## TASK BRIEF
Search the data for "Claire" and copy every matching line.

RECORDS SHOWN Start Marker

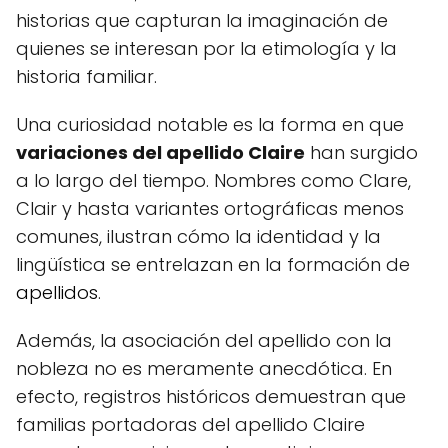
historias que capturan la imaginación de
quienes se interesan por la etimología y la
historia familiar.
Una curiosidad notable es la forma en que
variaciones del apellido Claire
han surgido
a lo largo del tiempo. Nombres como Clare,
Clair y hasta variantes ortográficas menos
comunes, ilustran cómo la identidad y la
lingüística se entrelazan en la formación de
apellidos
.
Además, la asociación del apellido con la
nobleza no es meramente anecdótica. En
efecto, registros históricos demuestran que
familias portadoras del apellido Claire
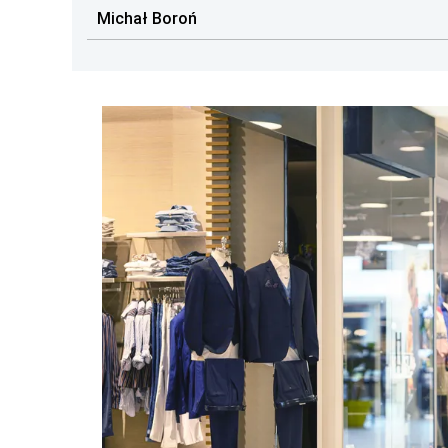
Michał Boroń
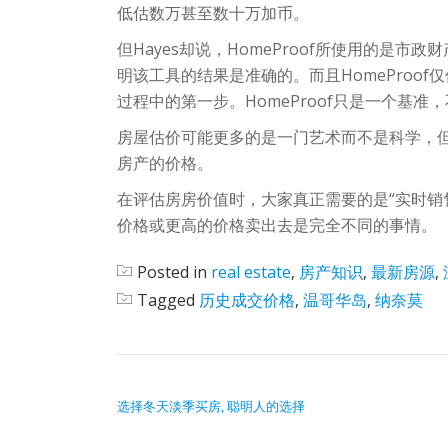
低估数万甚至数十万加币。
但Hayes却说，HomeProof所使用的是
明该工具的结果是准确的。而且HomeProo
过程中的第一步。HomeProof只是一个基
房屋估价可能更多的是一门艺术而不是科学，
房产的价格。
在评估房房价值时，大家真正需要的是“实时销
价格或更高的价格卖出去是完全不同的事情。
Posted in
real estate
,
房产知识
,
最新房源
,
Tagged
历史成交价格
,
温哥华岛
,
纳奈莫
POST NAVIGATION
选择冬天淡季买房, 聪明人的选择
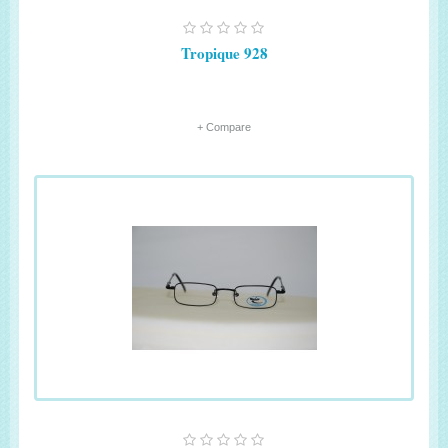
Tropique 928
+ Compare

RECORDS SHOWN End Marker
RECORDS SHOWN Start Marker

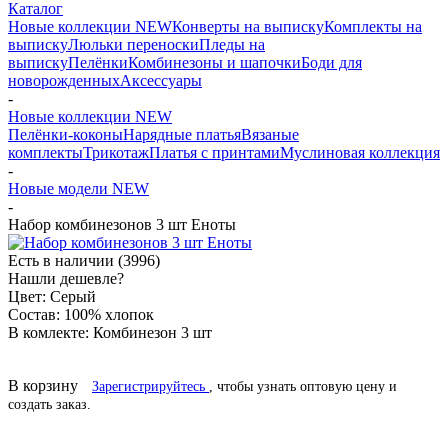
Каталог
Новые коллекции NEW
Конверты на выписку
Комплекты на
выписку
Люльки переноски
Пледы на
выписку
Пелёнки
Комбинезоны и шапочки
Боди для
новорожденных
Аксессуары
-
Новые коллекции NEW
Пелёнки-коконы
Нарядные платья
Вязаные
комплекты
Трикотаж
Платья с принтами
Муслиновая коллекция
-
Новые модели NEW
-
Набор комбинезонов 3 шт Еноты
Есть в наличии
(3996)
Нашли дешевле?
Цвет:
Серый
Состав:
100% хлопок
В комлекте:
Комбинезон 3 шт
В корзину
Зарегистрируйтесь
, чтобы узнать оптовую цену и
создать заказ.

RECORDS SHOWN End Marker
RECORDS SHOWN Start Marker

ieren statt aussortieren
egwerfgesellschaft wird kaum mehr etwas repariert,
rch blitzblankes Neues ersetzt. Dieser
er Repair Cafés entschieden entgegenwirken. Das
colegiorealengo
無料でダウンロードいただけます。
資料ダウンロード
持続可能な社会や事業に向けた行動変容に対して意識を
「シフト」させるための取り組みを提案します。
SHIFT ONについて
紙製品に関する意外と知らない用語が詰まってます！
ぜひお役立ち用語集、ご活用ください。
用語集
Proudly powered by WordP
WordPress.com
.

RECORDS SHOWN End Marker

## TASK OUTPUT
variaciones del apellido Claire
familias portadoras del apellido Claire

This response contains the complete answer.